[Dataset entries]
..............................
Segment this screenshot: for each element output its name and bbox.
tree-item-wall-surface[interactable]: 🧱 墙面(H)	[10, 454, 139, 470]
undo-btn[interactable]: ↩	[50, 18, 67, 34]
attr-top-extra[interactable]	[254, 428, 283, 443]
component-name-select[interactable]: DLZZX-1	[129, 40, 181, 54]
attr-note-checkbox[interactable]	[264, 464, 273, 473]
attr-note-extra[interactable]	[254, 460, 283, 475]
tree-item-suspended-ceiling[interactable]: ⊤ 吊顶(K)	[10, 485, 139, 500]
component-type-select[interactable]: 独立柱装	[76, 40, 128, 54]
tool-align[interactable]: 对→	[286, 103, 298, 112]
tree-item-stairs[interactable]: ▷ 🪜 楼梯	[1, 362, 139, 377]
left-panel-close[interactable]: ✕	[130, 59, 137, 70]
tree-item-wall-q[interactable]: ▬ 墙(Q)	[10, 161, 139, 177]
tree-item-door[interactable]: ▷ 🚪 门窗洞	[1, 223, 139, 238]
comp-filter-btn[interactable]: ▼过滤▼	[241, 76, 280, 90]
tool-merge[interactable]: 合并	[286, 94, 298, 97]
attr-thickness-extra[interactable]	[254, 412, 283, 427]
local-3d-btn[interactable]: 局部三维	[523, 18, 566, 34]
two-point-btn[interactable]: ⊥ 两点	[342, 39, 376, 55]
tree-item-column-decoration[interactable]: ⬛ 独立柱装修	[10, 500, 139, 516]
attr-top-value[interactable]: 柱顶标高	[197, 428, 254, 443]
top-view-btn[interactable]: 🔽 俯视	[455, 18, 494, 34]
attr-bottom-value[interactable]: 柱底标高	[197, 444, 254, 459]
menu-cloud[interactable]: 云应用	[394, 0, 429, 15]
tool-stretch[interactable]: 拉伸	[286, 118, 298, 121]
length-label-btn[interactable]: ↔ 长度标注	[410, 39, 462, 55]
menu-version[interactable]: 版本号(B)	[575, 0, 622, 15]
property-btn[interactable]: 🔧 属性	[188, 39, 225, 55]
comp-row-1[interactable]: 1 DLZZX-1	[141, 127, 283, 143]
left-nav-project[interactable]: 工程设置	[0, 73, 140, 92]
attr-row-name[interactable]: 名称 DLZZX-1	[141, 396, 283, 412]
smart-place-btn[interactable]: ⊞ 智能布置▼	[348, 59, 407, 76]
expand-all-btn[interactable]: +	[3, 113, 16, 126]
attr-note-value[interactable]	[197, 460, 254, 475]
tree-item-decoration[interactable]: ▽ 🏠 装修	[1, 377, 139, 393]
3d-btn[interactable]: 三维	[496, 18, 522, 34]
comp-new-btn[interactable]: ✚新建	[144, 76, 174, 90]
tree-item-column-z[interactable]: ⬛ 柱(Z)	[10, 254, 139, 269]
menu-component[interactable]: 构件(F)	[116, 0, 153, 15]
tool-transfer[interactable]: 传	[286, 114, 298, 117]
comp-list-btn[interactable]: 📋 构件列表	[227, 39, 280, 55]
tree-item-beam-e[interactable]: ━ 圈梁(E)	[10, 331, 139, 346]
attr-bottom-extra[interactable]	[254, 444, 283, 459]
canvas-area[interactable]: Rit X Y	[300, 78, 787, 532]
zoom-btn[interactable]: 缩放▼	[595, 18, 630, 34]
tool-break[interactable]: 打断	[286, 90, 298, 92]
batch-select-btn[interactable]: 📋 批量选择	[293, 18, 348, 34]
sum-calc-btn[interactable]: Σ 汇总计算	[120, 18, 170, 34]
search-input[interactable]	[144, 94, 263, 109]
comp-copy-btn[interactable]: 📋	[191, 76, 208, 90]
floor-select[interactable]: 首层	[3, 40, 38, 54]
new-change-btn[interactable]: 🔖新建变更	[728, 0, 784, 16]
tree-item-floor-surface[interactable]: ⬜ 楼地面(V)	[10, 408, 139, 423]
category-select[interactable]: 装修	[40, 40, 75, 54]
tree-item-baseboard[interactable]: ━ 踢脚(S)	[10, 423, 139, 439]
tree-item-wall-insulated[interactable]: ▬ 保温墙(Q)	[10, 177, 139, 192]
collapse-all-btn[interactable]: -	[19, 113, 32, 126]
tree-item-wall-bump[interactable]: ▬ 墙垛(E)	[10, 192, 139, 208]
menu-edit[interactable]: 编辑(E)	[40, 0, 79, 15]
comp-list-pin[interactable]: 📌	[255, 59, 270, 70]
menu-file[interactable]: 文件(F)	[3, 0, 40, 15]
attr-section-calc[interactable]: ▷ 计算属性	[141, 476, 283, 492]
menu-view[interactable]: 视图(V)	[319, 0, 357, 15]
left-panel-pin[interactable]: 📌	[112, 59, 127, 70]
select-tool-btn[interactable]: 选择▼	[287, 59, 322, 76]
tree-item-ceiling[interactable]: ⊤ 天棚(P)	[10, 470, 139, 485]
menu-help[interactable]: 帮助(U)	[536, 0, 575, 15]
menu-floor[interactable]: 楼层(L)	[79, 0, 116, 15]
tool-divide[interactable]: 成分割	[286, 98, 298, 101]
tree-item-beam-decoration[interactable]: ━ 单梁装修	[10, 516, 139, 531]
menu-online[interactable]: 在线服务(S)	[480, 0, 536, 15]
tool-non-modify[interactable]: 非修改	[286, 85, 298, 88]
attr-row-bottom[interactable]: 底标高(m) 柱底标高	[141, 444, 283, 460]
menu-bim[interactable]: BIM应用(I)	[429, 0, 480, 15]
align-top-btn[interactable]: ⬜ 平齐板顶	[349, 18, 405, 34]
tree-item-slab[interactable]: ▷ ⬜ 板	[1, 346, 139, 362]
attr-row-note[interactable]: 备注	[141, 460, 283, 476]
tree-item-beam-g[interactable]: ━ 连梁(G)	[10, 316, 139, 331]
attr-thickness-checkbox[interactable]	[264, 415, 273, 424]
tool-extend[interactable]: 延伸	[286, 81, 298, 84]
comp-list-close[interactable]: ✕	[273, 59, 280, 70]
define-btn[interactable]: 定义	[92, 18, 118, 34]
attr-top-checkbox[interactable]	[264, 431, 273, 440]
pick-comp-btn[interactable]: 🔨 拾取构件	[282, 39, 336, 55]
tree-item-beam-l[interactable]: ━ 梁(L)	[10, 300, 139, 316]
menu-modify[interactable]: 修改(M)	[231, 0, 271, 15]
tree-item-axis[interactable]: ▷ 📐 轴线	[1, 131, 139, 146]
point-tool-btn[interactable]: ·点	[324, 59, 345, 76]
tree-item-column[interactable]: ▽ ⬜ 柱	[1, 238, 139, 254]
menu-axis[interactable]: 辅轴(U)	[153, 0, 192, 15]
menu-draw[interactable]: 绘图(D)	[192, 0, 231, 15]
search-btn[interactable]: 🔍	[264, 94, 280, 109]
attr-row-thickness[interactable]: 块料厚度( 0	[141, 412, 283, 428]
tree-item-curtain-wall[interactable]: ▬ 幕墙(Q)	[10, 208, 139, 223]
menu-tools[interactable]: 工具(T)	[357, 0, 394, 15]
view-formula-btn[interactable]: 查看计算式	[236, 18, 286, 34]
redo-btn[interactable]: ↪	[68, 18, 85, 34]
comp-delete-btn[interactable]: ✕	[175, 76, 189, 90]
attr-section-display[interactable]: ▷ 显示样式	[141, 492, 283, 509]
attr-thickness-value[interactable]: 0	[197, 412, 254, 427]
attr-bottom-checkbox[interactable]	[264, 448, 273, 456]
..............................
WHAT IS REQUIRED:
A complete answer gives every line of the records holding "extra".

WRITTEN RESPONSE:
attr-top-extra[interactable]	[254, 428, 283, 443]
attr-note-extra[interactable]	[254, 460, 283, 475]
attr-thickness-extra[interactable]	[254, 412, 283, 427]
attr-bottom-extra[interactable]	[254, 444, 283, 459]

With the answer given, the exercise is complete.